The Commissioner of the Immigration and Naturalization Service partly blames "official collusion" in human smuggling rings here for the skyrocketing number of Chinese who are evading border patrols to enter the US or Western Europe.

Ms. Meissner says she and a large delegation of US immigration officials flew to Beijing to underscore the importance of combating "alien smuggling and the abusive practices involved ... [which were] horrifically demonstrated three weeks ago in Dover, England."

She was referring to the deaths of 58 Chinese who suffocated as they were being secretly trucked into Britain in an underground exodus that began in China's Fujian province and ended just short of the migrants' promised land: the rich, free West.

Meissner says while Beijing has offered help in repatriating Chinese detained in the US as illegal immigrants, it has been less forthcoming in tracking down and punishing snakeheads, or mafia-type gang leaders who run smuggling rings here.

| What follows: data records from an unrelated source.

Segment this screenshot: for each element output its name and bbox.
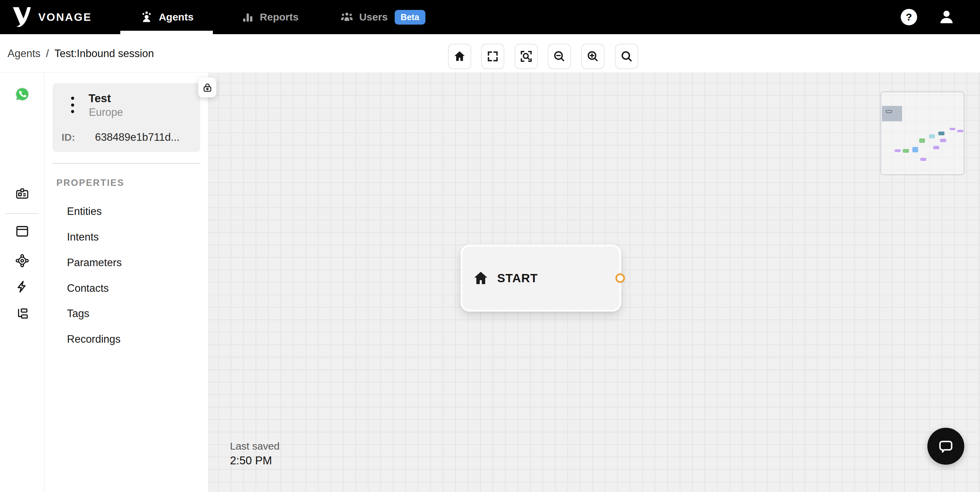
zoom-in-icon	[586, 49, 600, 63]
breadcrumb-separator: /	[46, 48, 49, 60]
minimap-block	[933, 146, 939, 149]
help-glyph: ?	[906, 11, 912, 23]
property-item-entities[interactable]: Entities	[67, 205, 102, 218]
minimap-block	[912, 147, 918, 152]
minimap-block	[894, 149, 901, 152]
start-node[interactable]: START	[461, 245, 621, 312]
agent-sparkle-icon	[140, 10, 153, 24]
search-icon	[620, 49, 633, 63]
lock-button[interactable]	[198, 78, 216, 97]
home-view-button[interactable]	[448, 44, 471, 69]
minimap-block	[938, 132, 945, 135]
zoom-out-button[interactable]	[548, 44, 571, 69]
last-saved: Last saved 2:50 PM	[230, 440, 280, 467]
property-item-parameters[interactable]: Parameters	[67, 256, 122, 269]
agent-properties-panel: Test Europe ID: 638489e1b711d... PROPERT…	[45, 73, 208, 492]
beta-badge: Beta	[395, 10, 425, 25]
quick-actions-icon[interactable]	[13, 278, 31, 296]
whatsapp-icon[interactable]	[13, 86, 31, 103]
minimap-block	[940, 139, 946, 142]
property-item-contacts[interactable]: Contacts	[67, 282, 109, 295]
entities-node-icon[interactable]	[13, 252, 31, 269]
tab-reports[interactable]: Reports	[236, 0, 304, 34]
start-node-label: START	[497, 271, 538, 285]
brand-name: VONAGE	[38, 11, 92, 24]
breadcrumb-current: Test:Inbound session	[54, 48, 154, 60]
agent-id-value[interactable]: 638489e1b711d...	[95, 131, 180, 143]
fit-view-button[interactable]	[481, 44, 504, 69]
breadcrumb-parent[interactable]: Agents	[8, 48, 41, 60]
zoom-to-selection-button[interactable]	[515, 44, 538, 69]
tab-users[interactable]: Users Beta	[337, 0, 429, 34]
id-card-icon[interactable]	[13, 185, 31, 202]
account-icon[interactable]	[938, 8, 955, 26]
minimap-block	[929, 134, 935, 139]
lock-icon	[202, 82, 213, 93]
search-button[interactable]	[615, 44, 638, 69]
minimap-block	[919, 139, 925, 143]
page-header-bar: Agents / Test:Inbound session	[0, 34, 980, 73]
sidebar-divider	[5, 213, 39, 214]
breadcrumb: Agents / Test:Inbound session	[8, 34, 154, 73]
vonage-logo-icon	[12, 6, 32, 28]
zoom-in-button[interactable]	[581, 44, 605, 69]
active-tab-indicator	[120, 31, 213, 34]
agent-card[interactable]: Test Europe ID: 638489e1b711d...	[52, 83, 200, 152]
last-saved-label: Last saved	[230, 440, 280, 452]
app: VONAGE Agents Reports	[0, 0, 980, 492]
panel-divider	[52, 163, 200, 164]
flow-canvas[interactable]: START Last saved 2:50 PM	[208, 73, 980, 492]
minimap-block	[957, 130, 963, 132]
properties-heading: PROPERTIES	[56, 178, 124, 188]
tab-agents[interactable]: Agents	[120, 0, 213, 34]
zoom-selection-icon	[519, 49, 533, 63]
minimap-block	[950, 128, 955, 130]
tab-label: Reports	[260, 11, 298, 23]
drag-handle-icon[interactable]	[70, 97, 75, 113]
node-palette-sidebar	[0, 73, 45, 492]
chat-bubble-icon	[937, 437, 955, 455]
tab-label: Agents	[159, 11, 194, 23]
minimap-block	[903, 149, 909, 153]
agent-name: Test	[89, 92, 111, 105]
last-saved-time: 2:50 PM	[230, 454, 280, 467]
minimap-viewport[interactable]	[882, 106, 902, 121]
zoom-out-icon	[552, 49, 566, 63]
minimap-block	[920, 158, 926, 161]
property-item-intents[interactable]: Intents	[67, 231, 99, 243]
agent-region: Europe	[89, 106, 123, 119]
home-icon	[473, 270, 489, 286]
agent-id-label: ID:	[62, 132, 75, 143]
fullscreen-icon	[486, 49, 500, 63]
flow-tree-icon[interactable]	[13, 305, 31, 323]
brand[interactable]: VONAGE	[12, 0, 92, 34]
minimap-start-node	[886, 110, 892, 113]
people-group-icon	[340, 10, 354, 24]
top-nav-bar: VONAGE Agents Reports	[0, 0, 980, 34]
property-item-recordings[interactable]: Recordings	[67, 333, 121, 346]
bar-chart-icon	[241, 11, 254, 24]
window-icon[interactable]	[13, 223, 31, 240]
minimap[interactable]	[880, 91, 965, 175]
tab-label: Users	[359, 11, 388, 23]
chat-launcher-button[interactable]	[928, 428, 964, 465]
start-node-output-port[interactable]	[616, 273, 625, 283]
property-item-tags[interactable]: Tags	[67, 307, 89, 320]
help-icon[interactable]: ?	[901, 9, 917, 25]
home-icon	[453, 49, 466, 63]
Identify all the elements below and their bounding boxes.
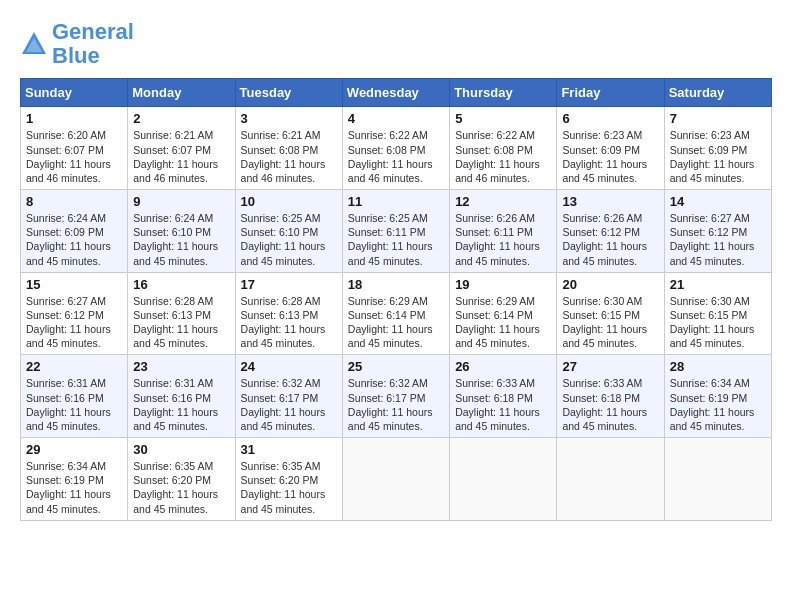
day-number: 5 — [455, 111, 551, 126]
day-number: 26 — [455, 359, 551, 374]
day-detail: Sunrise: 6:22 AM Sunset: 6:08 PM Dayligh… — [348, 128, 444, 185]
day-detail: Sunrise: 6:30 AM Sunset: 6:15 PM Dayligh… — [562, 294, 658, 351]
table-row: 21 Sunrise: 6:30 AM Sunset: 6:15 PM Dayl… — [664, 272, 771, 355]
day-number: 21 — [670, 277, 766, 292]
table-row: 20 Sunrise: 6:30 AM Sunset: 6:15 PM Dayl… — [557, 272, 664, 355]
calendar-week-row: 8 Sunrise: 6:24 AM Sunset: 6:09 PM Dayli… — [21, 190, 772, 273]
day-number: 15 — [26, 277, 122, 292]
day-number: 11 — [348, 194, 444, 209]
table-row: 1 Sunrise: 6:20 AM Sunset: 6:07 PM Dayli… — [21, 107, 128, 190]
table-row: 5 Sunrise: 6:22 AM Sunset: 6:08 PM Dayli… — [450, 107, 557, 190]
table-row: 3 Sunrise: 6:21 AM Sunset: 6:08 PM Dayli… — [235, 107, 342, 190]
day-detail: Sunrise: 6:34 AM Sunset: 6:19 PM Dayligh… — [26, 459, 122, 516]
day-detail: Sunrise: 6:21 AM Sunset: 6:08 PM Dayligh… — [241, 128, 337, 185]
day-detail: Sunrise: 6:25 AM Sunset: 6:11 PM Dayligh… — [348, 211, 444, 268]
table-row: 17 Sunrise: 6:28 AM Sunset: 6:13 PM Dayl… — [235, 272, 342, 355]
calendar-week-row: 15 Sunrise: 6:27 AM Sunset: 6:12 PM Dayl… — [21, 272, 772, 355]
table-row: 23 Sunrise: 6:31 AM Sunset: 6:16 PM Dayl… — [128, 355, 235, 438]
day-detail: Sunrise: 6:23 AM Sunset: 6:09 PM Dayligh… — [670, 128, 766, 185]
table-row — [450, 438, 557, 521]
table-row: 4 Sunrise: 6:22 AM Sunset: 6:08 PM Dayli… — [342, 107, 449, 190]
table-row: 7 Sunrise: 6:23 AM Sunset: 6:09 PM Dayli… — [664, 107, 771, 190]
day-detail: Sunrise: 6:29 AM Sunset: 6:14 PM Dayligh… — [455, 294, 551, 351]
day-detail: Sunrise: 6:28 AM Sunset: 6:13 PM Dayligh… — [133, 294, 229, 351]
day-number: 17 — [241, 277, 337, 292]
table-row: 30 Sunrise: 6:35 AM Sunset: 6:20 PM Dayl… — [128, 438, 235, 521]
day-number: 22 — [26, 359, 122, 374]
logo-general: General — [52, 19, 134, 44]
day-number: 18 — [348, 277, 444, 292]
table-row: 15 Sunrise: 6:27 AM Sunset: 6:12 PM Dayl… — [21, 272, 128, 355]
table-row: 13 Sunrise: 6:26 AM Sunset: 6:12 PM Dayl… — [557, 190, 664, 273]
header-tuesday: Tuesday — [235, 79, 342, 107]
day-detail: Sunrise: 6:28 AM Sunset: 6:13 PM Dayligh… — [241, 294, 337, 351]
table-row: 25 Sunrise: 6:32 AM Sunset: 6:17 PM Dayl… — [342, 355, 449, 438]
day-detail: Sunrise: 6:33 AM Sunset: 6:18 PM Dayligh… — [562, 376, 658, 433]
table-row — [342, 438, 449, 521]
day-detail: Sunrise: 6:31 AM Sunset: 6:16 PM Dayligh… — [26, 376, 122, 433]
table-row: 16 Sunrise: 6:28 AM Sunset: 6:13 PM Dayl… — [128, 272, 235, 355]
table-row: 24 Sunrise: 6:32 AM Sunset: 6:17 PM Dayl… — [235, 355, 342, 438]
table-row: 14 Sunrise: 6:27 AM Sunset: 6:12 PM Dayl… — [664, 190, 771, 273]
day-detail: Sunrise: 6:20 AM Sunset: 6:07 PM Dayligh… — [26, 128, 122, 185]
day-number: 25 — [348, 359, 444, 374]
table-row — [557, 438, 664, 521]
logo: General Blue — [20, 20, 134, 68]
day-number: 13 — [562, 194, 658, 209]
day-number: 6 — [562, 111, 658, 126]
day-detail: Sunrise: 6:32 AM Sunset: 6:17 PM Dayligh… — [348, 376, 444, 433]
day-detail: Sunrise: 6:24 AM Sunset: 6:10 PM Dayligh… — [133, 211, 229, 268]
table-row: 6 Sunrise: 6:23 AM Sunset: 6:09 PM Dayli… — [557, 107, 664, 190]
table-row: 31 Sunrise: 6:35 AM Sunset: 6:20 PM Dayl… — [235, 438, 342, 521]
table-row: 2 Sunrise: 6:21 AM Sunset: 6:07 PM Dayli… — [128, 107, 235, 190]
day-number: 8 — [26, 194, 122, 209]
table-row: 18 Sunrise: 6:29 AM Sunset: 6:14 PM Dayl… — [342, 272, 449, 355]
day-number: 12 — [455, 194, 551, 209]
day-number: 24 — [241, 359, 337, 374]
table-row: 27 Sunrise: 6:33 AM Sunset: 6:18 PM Dayl… — [557, 355, 664, 438]
day-detail: Sunrise: 6:21 AM Sunset: 6:07 PM Dayligh… — [133, 128, 229, 185]
day-detail: Sunrise: 6:29 AM Sunset: 6:14 PM Dayligh… — [348, 294, 444, 351]
day-detail: Sunrise: 6:24 AM Sunset: 6:09 PM Dayligh… — [26, 211, 122, 268]
day-detail: Sunrise: 6:35 AM Sunset: 6:20 PM Dayligh… — [241, 459, 337, 516]
logo-icon — [20, 30, 48, 58]
header-thursday: Thursday — [450, 79, 557, 107]
day-number: 20 — [562, 277, 658, 292]
day-detail: Sunrise: 6:31 AM Sunset: 6:16 PM Dayligh… — [133, 376, 229, 433]
logo-blue: Blue — [52, 43, 100, 68]
header-sunday: Sunday — [21, 79, 128, 107]
table-row: 19 Sunrise: 6:29 AM Sunset: 6:14 PM Dayl… — [450, 272, 557, 355]
day-detail: Sunrise: 6:27 AM Sunset: 6:12 PM Dayligh… — [26, 294, 122, 351]
table-row: 9 Sunrise: 6:24 AM Sunset: 6:10 PM Dayli… — [128, 190, 235, 273]
day-detail: Sunrise: 6:35 AM Sunset: 6:20 PM Dayligh… — [133, 459, 229, 516]
day-number: 31 — [241, 442, 337, 457]
table-row — [664, 438, 771, 521]
day-number: 2 — [133, 111, 229, 126]
day-detail: Sunrise: 6:26 AM Sunset: 6:11 PM Dayligh… — [455, 211, 551, 268]
day-detail: Sunrise: 6:32 AM Sunset: 6:17 PM Dayligh… — [241, 376, 337, 433]
day-number: 27 — [562, 359, 658, 374]
day-number: 19 — [455, 277, 551, 292]
calendar-table: Sunday Monday Tuesday Wednesday Thursday… — [20, 78, 772, 520]
calendar-week-row: 1 Sunrise: 6:20 AM Sunset: 6:07 PM Dayli… — [21, 107, 772, 190]
logo-text: General Blue — [52, 20, 134, 68]
table-row: 11 Sunrise: 6:25 AM Sunset: 6:11 PM Dayl… — [342, 190, 449, 273]
day-detail: Sunrise: 6:27 AM Sunset: 6:12 PM Dayligh… — [670, 211, 766, 268]
header-wednesday: Wednesday — [342, 79, 449, 107]
day-number: 7 — [670, 111, 766, 126]
day-number: 29 — [26, 442, 122, 457]
day-number: 10 — [241, 194, 337, 209]
table-row: 29 Sunrise: 6:34 AM Sunset: 6:19 PM Dayl… — [21, 438, 128, 521]
table-row: 22 Sunrise: 6:31 AM Sunset: 6:16 PM Dayl… — [21, 355, 128, 438]
day-number: 28 — [670, 359, 766, 374]
header-saturday: Saturday — [664, 79, 771, 107]
day-detail: Sunrise: 6:34 AM Sunset: 6:19 PM Dayligh… — [670, 376, 766, 433]
calendar-week-row: 22 Sunrise: 6:31 AM Sunset: 6:16 PM Dayl… — [21, 355, 772, 438]
table-row: 26 Sunrise: 6:33 AM Sunset: 6:18 PM Dayl… — [450, 355, 557, 438]
day-detail: Sunrise: 6:23 AM Sunset: 6:09 PM Dayligh… — [562, 128, 658, 185]
day-detail: Sunrise: 6:25 AM Sunset: 6:10 PM Dayligh… — [241, 211, 337, 268]
header-friday: Friday — [557, 79, 664, 107]
day-number: 4 — [348, 111, 444, 126]
day-number: 16 — [133, 277, 229, 292]
table-row: 8 Sunrise: 6:24 AM Sunset: 6:09 PM Dayli… — [21, 190, 128, 273]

Meissner is now visiting Fujian, on China's east coast, which for the past half year has been the epicenter of a multibillion-dollar corruption scandal. Despite a crackdown on smuggling that has netted top Communist Party, military, and Customs officials, Fujian remains a haven for snakeheads, and US officials imply corrupt communist cadres must be shielding some gang leaders.

Meissner says that while 1,000 illegal immigrants from China were sent back by the US in 1999, the figure is likely to quadruple this year.

China's Communist leadership, meanwhile, is repeating calls for the US to end its policy of granting sanctuary to the politically and religiously persecuted who seek freedom on American shores.

A top Chinese official recently said the US should end its role as a beacon of refuge for dissidents worldwide in order to prevent its beams of freedom from attracting all types of migrants, from political to economic.

The state-run China Daily recently quoted a foreign ministry official here as saying "criminal gangs, taking advantage of flaws in other countries' laws, often get would-be immigrants to apply for political asylum in their target countries," and suggested that ending asylum would stop the flow of illicit migration.

Experts on both sides of the Pacific say the US and other target nations, as the world's leading promoters of free world trade, may have unleashed an unstoppable side-effect of globalization as more humans begin following finance, information, culture, and television signals that criss-cross the planet at ever-greater speeds.

Yan Xuetong, a scholar at the Chinese Institute of Contemporary International Relations, says that for a growing number of Chinese, the World Wide Web provides navigation tools not only for cyberspace, but also for political havens across the planet for various groups.

Mr. Yan, who works at a government think tank in Beijing, says members of the banned Falun Gong spiritual movement living in exile "are using the Internet to tell fellow practitioners [in China] to come to the US to get asylum."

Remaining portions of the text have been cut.